--- DIRECTIONS FOR THIS TASK ---
Return each of the entries below precisely, with no pictures in the result.

═════ INPUT RECORDS ═════

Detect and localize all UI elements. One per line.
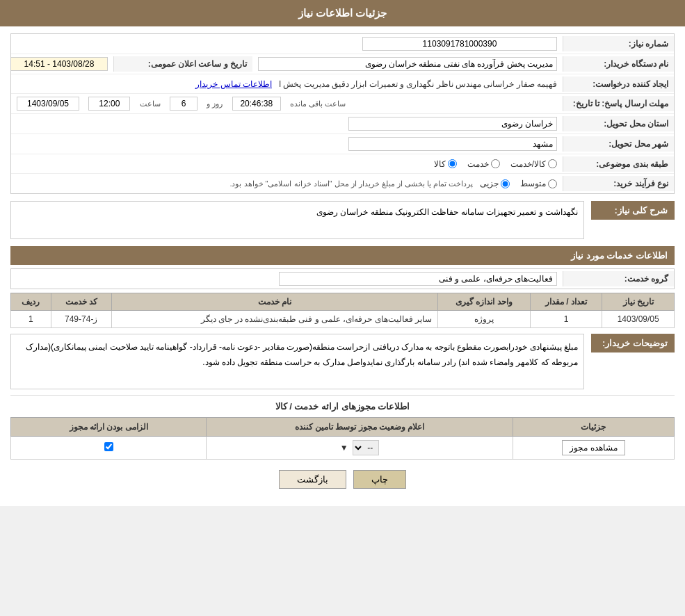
purchase-type-value: متوسط جزیی پرداخت تمام یا بخشی از مبلغ خ… xyxy=(11,176,563,191)
hour-label2: ساعت xyxy=(140,99,161,108)
date-announce-input[interactable] xyxy=(10,57,108,71)
cell-quantity: 1 xyxy=(530,311,602,328)
date-deadline-input[interactable] xyxy=(17,97,79,111)
creator-link[interactable]: اطلاعات تماس خریدار xyxy=(195,79,272,89)
service-table: تاریخ نیاز تعداد / مقدار واحد اندازه گیر… xyxy=(10,293,675,328)
cell-unit: پروژه xyxy=(438,311,531,328)
service-group-row: گروه خدمت: xyxy=(10,268,675,289)
category-kala[interactable]: کالا xyxy=(434,159,457,169)
table-row: 1403/09/05 1 پروژه سایر فعالیت‌های حرفه‌… xyxy=(11,311,675,328)
city-label: شهر محل تحویل: xyxy=(563,136,674,152)
creator-row: ایجاد کننده درخواست: فهیمه صفار خراسانی … xyxy=(11,74,674,94)
license-table: جزئیات اعلام وضعیت مجوز توسط تامین کننده… xyxy=(10,417,675,460)
need-number-input[interactable] xyxy=(362,37,557,51)
city-input[interactable] xyxy=(348,137,557,151)
service-table-header-row: تاریخ نیاز تعداد / مقدار واحد اندازه گیر… xyxy=(11,293,675,311)
license-mandatory-checkbox[interactable] xyxy=(104,442,113,451)
service-info-title: اطلاعات خدمات مورد نیاز xyxy=(10,246,675,265)
category-kala-khidmat-label: کالا/خدمت xyxy=(510,159,546,169)
buyer-notes-value: مبلغ پیشنهادی خودرابصورت مقطوع باتوجه به… xyxy=(10,334,584,389)
license-data-row: مشاهده مجوز -- ▼ xyxy=(11,437,675,460)
need-number-row: شماره نیاز: xyxy=(11,34,674,54)
description-value: نگهداشت و تعمیر تجهیزات سامانه حفاظت الک… xyxy=(10,201,584,239)
col-date: تاریخ نیاز xyxy=(602,293,675,311)
page-title: جزئیات اطلاعات نیاز xyxy=(298,7,387,19)
buyer-notes-label: توضیحات خریدار: xyxy=(591,334,675,352)
category-kala-label: کالا xyxy=(434,159,446,169)
creator-text: فهیمه صفار خراسانی مهندس ناظر نگهداری و … xyxy=(279,79,557,89)
buyer-org-value xyxy=(252,54,563,74)
city-row: شهر محل تحویل: xyxy=(11,134,674,154)
license-section-title: اطلاعات مجوزهای ارائه خدمت / کالا xyxy=(10,395,675,417)
page-header: جزئیات اطلاعات نیاز xyxy=(0,0,685,26)
province-value xyxy=(11,114,563,133)
category-value: کالا/خدمت خدمت کالا xyxy=(11,156,563,172)
purchase-note: پرداخت تمام یا بخشی از مبلغ خریدار از مح… xyxy=(229,179,473,188)
col-code: کد خدمت xyxy=(51,293,111,311)
hours-remaining-input[interactable] xyxy=(232,97,281,111)
main-content: شماره نیاز: نام دستگاه خریدار: تاریخ و س… xyxy=(0,26,685,506)
category-row: طبقه بندی موضوعی: کالا/خدمت خدمت xyxy=(11,154,674,174)
service-group-label: گروه خدمت: xyxy=(563,271,674,286)
hours-remaining-label: ساعت باقی مانده xyxy=(290,99,346,108)
time-deadline-input[interactable] xyxy=(88,97,130,111)
license-col-details: جزئیات xyxy=(513,418,674,437)
purchase-jozi-radio[interactable] xyxy=(501,179,510,188)
province-row: استان محل تحویل: xyxy=(11,114,674,134)
creator-label: ایجاد کننده درخواست: xyxy=(563,76,674,92)
category-kala-khidmat-radio[interactable] xyxy=(548,159,557,168)
view-license-button[interactable]: مشاهده مجوز xyxy=(562,440,624,455)
top-info-section: شماره نیاز: نام دستگاه خریدار: تاریخ و س… xyxy=(10,33,675,194)
cell-row: 1 xyxy=(11,311,51,328)
license-details-cell: مشاهده مجوز xyxy=(513,437,674,460)
category-khidmat-radio[interactable] xyxy=(491,159,500,168)
license-col-mandatory: الزامی بودن ارائه مجوز xyxy=(11,418,207,437)
category-khidmat-label: خدمت xyxy=(467,159,489,169)
col-unit: واحد اندازه گیری xyxy=(438,293,531,311)
service-group-value xyxy=(11,269,563,289)
col-name: نام خدمت xyxy=(111,293,438,311)
purchase-jozi-label: جزیی xyxy=(480,179,499,188)
cell-date: 1403/09/05 xyxy=(602,311,675,328)
city-value xyxy=(11,134,563,154)
purchase-mutavasset-label: متوسط xyxy=(520,179,546,188)
category-khidmat[interactable]: خدمت xyxy=(467,159,500,169)
category-kala-khidmat[interactable]: کالا/خدمت xyxy=(510,159,557,169)
license-status-cell: -- ▼ xyxy=(207,437,513,460)
date-announce-value xyxy=(9,54,113,74)
date-announce-label: تاریخ و ساعت اعلان عمومی: xyxy=(113,56,252,72)
col-row: ردیف xyxy=(11,293,51,311)
days-remaining-input[interactable] xyxy=(170,97,198,111)
category-label: طبقه بندی موضوعی: xyxy=(563,156,674,172)
buyer-notes-section: توضیحات خریدار: مبلغ پیشنهادی خودرابصورت… xyxy=(10,334,675,389)
page-container: جزئیات اطلاعات نیاز شماره نیاز: نام دستگ… xyxy=(0,0,685,506)
province-input[interactable] xyxy=(348,117,557,131)
deadline-value: ساعت باقی مانده روز و ساعت xyxy=(11,94,563,113)
buyer-org-input[interactable] xyxy=(258,57,557,71)
cell-code: ز-74-749 xyxy=(51,311,111,328)
need-number-value xyxy=(11,34,563,54)
province-label: استان محل تحویل: xyxy=(563,116,674,131)
purchase-mutavasset[interactable]: متوسط xyxy=(520,179,557,188)
col-quantity: تعداد / مقدار xyxy=(530,293,602,311)
description-section: شرح کلی نیاز: نگهداشت و تعمیر تجهیزات سا… xyxy=(10,201,675,239)
need-number-label: شماره نیاز: xyxy=(563,36,674,51)
category-kala-radio[interactable] xyxy=(448,159,457,168)
purchase-type-row: نوع فرآیند خرید: متوسط جزیی xyxy=(11,174,674,193)
purchase-jozi[interactable]: جزیی xyxy=(480,179,510,188)
buyer-org-label: نام دستگاه خریدار: xyxy=(563,56,674,72)
deadline-label: مهلت ارسال پاسخ: تا تاریخ: xyxy=(563,96,674,111)
back-button[interactable]: بازگشت xyxy=(279,470,346,489)
cell-name: سایر فعالیت‌های حرفه‌ای، علمی و فنی طبقه… xyxy=(111,311,438,328)
creator-value: فهیمه صفار خراسانی مهندس ناظر نگهداری و … xyxy=(11,76,563,92)
day-label: روز و xyxy=(207,99,223,108)
purchase-mutavasset-radio[interactable] xyxy=(548,179,557,188)
purchase-type-label: نوع فرآیند خرید: xyxy=(563,176,674,191)
print-button[interactable]: چاپ xyxy=(353,470,406,489)
deadline-row: مهلت ارسال پاسخ: تا تاریخ: ساعت باقی مان… xyxy=(11,94,674,114)
license-col-status: اعلام وضعیت مجوز توسط تامین کننده xyxy=(207,418,513,437)
license-header-row: جزئیات اعلام وضعیت مجوز توسط تامین کننده… xyxy=(11,418,675,437)
service-group-input[interactable] xyxy=(279,272,557,286)
action-buttons: چاپ بازگشت xyxy=(10,460,675,499)
license-status-select[interactable]: -- xyxy=(353,440,379,455)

═════

--- PROBLEM SOLUTION ---
Detect and localize all UI elements. One per line.
purchase-type-value: متوسط جزیی پرداخت تمام یا بخشی از مبلغ خ… xyxy=(11,176,563,191)
hour-label2: ساعت xyxy=(140,99,161,108)
date-announce-input[interactable] xyxy=(10,57,108,71)
cell-quantity: 1 xyxy=(530,311,602,328)
date-deadline-input[interactable] xyxy=(17,97,79,111)
creator-link[interactable]: اطلاعات تماس خریدار xyxy=(195,79,272,89)
service-table: تاریخ نیاز تعداد / مقدار واحد اندازه گیر… xyxy=(10,293,675,328)
cell-unit: پروژه xyxy=(438,311,531,328)
service-group-row: گروه خدمت: xyxy=(10,268,675,289)
category-kala[interactable]: کالا xyxy=(434,159,457,169)
table-row: 1403/09/05 1 پروژه سایر فعالیت‌های حرفه‌… xyxy=(11,311,675,328)
city-label: شهر محل تحویل: xyxy=(563,136,674,152)
creator-row: ایجاد کننده درخواست: فهیمه صفار خراسانی … xyxy=(11,74,674,94)
license-table: جزئیات اعلام وضعیت مجوز توسط تامین کننده… xyxy=(10,417,675,460)
need-number-input[interactable] xyxy=(362,37,557,51)
city-input[interactable] xyxy=(348,137,557,151)
service-table-header-row: تاریخ نیاز تعداد / مقدار واحد اندازه گیر… xyxy=(11,293,675,311)
license-mandatory-checkbox[interactable] xyxy=(104,442,113,451)
service-info-title: اطلاعات خدمات مورد نیاز xyxy=(10,246,675,265)
category-kala-khidmat-label: کالا/خدمت xyxy=(510,159,546,169)
buyer-notes-value: مبلغ پیشنهادی خودرابصورت مقطوع باتوجه به… xyxy=(10,334,584,389)
license-data-row: مشاهده مجوز -- ▼ xyxy=(11,437,675,460)
need-number-row: شماره نیاز: xyxy=(11,34,674,54)
description-value: نگهداشت و تعمیر تجهیزات سامانه حفاظت الک… xyxy=(10,201,584,239)
col-date: تاریخ نیاز xyxy=(602,293,675,311)
page-title: جزئیات اطلاعات نیاز xyxy=(298,7,387,19)
buyer-notes-label: توضیحات خریدار: xyxy=(591,334,675,352)
category-kala-label: کالا xyxy=(434,159,446,169)
creator-text: فهیمه صفار خراسانی مهندس ناظر نگهداری و … xyxy=(279,79,557,89)
buyer-org-value xyxy=(252,54,563,74)
city-row: شهر محل تحویل: xyxy=(11,134,674,154)
license-section-title: اطلاعات مجوزهای ارائه خدمت / کالا xyxy=(10,395,675,417)
page-header: جزئیات اطلاعات نیاز xyxy=(0,0,685,26)
province-value xyxy=(11,114,563,133)
category-value: کالا/خدمت خدمت کالا xyxy=(11,156,563,172)
purchase-note: پرداخت تمام یا بخشی از مبلغ خریدار از مح… xyxy=(229,179,473,188)
col-code: کد خدمت xyxy=(51,293,111,311)
hours-remaining-input[interactable] xyxy=(232,97,281,111)
main-content: شماره نیاز: نام دستگاه خریدار: تاریخ و س… xyxy=(0,26,685,506)
category-row: طبقه بندی موضوعی: کالا/خدمت خدمت xyxy=(11,154,674,174)
service-group-label: گروه خدمت: xyxy=(563,271,674,286)
hours-remaining-label: ساعت باقی مانده xyxy=(290,99,346,108)
time-deadline-input[interactable] xyxy=(88,97,130,111)
license-col-details: جزئیات xyxy=(513,418,674,437)
purchase-jozi-radio[interactable] xyxy=(501,179,510,188)
province-row: استان محل تحویل: xyxy=(11,114,674,134)
creator-label: ایجاد کننده درخواست: xyxy=(563,76,674,92)
category-kala-khidmat-radio[interactable] xyxy=(548,159,557,168)
view-license-button[interactable]: مشاهده مجوز xyxy=(562,440,624,455)
top-info-section: شماره نیاز: نام دستگاه خریدار: تاریخ و س… xyxy=(10,33,675,194)
cell-row: 1 xyxy=(11,311,51,328)
license-details-cell: مشاهده مجوز xyxy=(513,437,674,460)
category-khidmat-radio[interactable] xyxy=(491,159,500,168)
license-col-mandatory: الزامی بودن ارائه مجوز xyxy=(11,418,207,437)
category-khidmat-label: خدمت xyxy=(467,159,489,169)
col-unit: واحد اندازه گیری xyxy=(438,293,531,311)
service-group-value xyxy=(11,269,563,289)
col-name: نام خدمت xyxy=(111,293,438,311)
purchase-jozi-label: جزیی xyxy=(480,179,499,188)
cell-date: 1403/09/05 xyxy=(602,311,675,328)
city-value xyxy=(11,134,563,154)
purchase-mutavasset-label: متوسط xyxy=(520,179,546,188)
category-khidmat[interactable]: خدمت xyxy=(467,159,500,169)
category-kala-khidmat[interactable]: کالا/خدمت xyxy=(510,159,557,169)
license-status-cell: -- ▼ xyxy=(207,437,513,460)
date-announce-value xyxy=(9,54,113,74)
date-announce-label: تاریخ و ساعت اعلان عمومی: xyxy=(113,56,252,72)
col-row: ردیف xyxy=(11,293,51,311)
days-remaining-input[interactable] xyxy=(170,97,198,111)
category-label: طبقه بندی موضوعی: xyxy=(563,156,674,172)
buyer-notes-section: توضیحات خریدار: مبلغ پیشنهادی خودرابصورت… xyxy=(10,334,675,389)
page-container: جزئیات اطلاعات نیاز شماره نیاز: نام دستگ… xyxy=(0,0,685,506)
province-input[interactable] xyxy=(348,117,557,131)
deadline-value: ساعت باقی مانده روز و ساعت xyxy=(11,94,563,113)
buyer-org-input[interactable] xyxy=(258,57,557,71)
cell-code: ز-74-749 xyxy=(51,311,111,328)
need-number-value xyxy=(11,34,563,54)
province-label: استان محل تحویل: xyxy=(563,116,674,131)
purchase-mutavasset[interactable]: متوسط xyxy=(520,179,557,188)
col-quantity: تعداد / مقدار xyxy=(530,293,602,311)
description-section: شرح کلی نیاز: نگهداشت و تعمیر تجهیزات سا… xyxy=(10,201,675,239)
need-number-label: شماره نیاز: xyxy=(563,36,674,51)
category-kala-radio[interactable] xyxy=(448,159,457,168)
purchase-type-row: نوع فرآیند خرید: متوسط جزیی xyxy=(11,174,674,193)
purchase-jozi[interactable]: جزیی xyxy=(480,179,510,188)
buyer-org-label: نام دستگاه خریدار: xyxy=(563,56,674,72)
deadline-label: مهلت ارسال پاسخ: تا تاریخ: xyxy=(563,96,674,111)
back-button[interactable]: بازگشت xyxy=(279,470,346,489)
cell-name: سایر فعالیت‌های حرفه‌ای، علمی و فنی طبقه… xyxy=(111,311,438,328)
creator-value: فهیمه صفار خراسانی مهندس ناظر نگهداری و … xyxy=(11,76,563,92)
day-label: روز و xyxy=(207,99,223,108)
purchase-mutavasset-radio[interactable] xyxy=(548,179,557,188)
purchase-type-label: نوع فرآیند خرید: xyxy=(563,176,674,191)
print-button[interactable]: چاپ xyxy=(353,470,406,489)
deadline-row: مهلت ارسال پاسخ: تا تاریخ: ساعت باقی مان… xyxy=(11,94,674,114)
license-col-status: اعلام وضعیت مجوز توسط تامین کننده xyxy=(207,418,513,437)
license-header-row: جزئیات اعلام وضعیت مجوز توسط تامین کننده… xyxy=(11,418,675,437)
service-group-input[interactable] xyxy=(279,272,557,286)
action-buttons: چاپ بازگشت xyxy=(10,460,675,499)
license-status-select[interactable]: -- xyxy=(353,440,379,455)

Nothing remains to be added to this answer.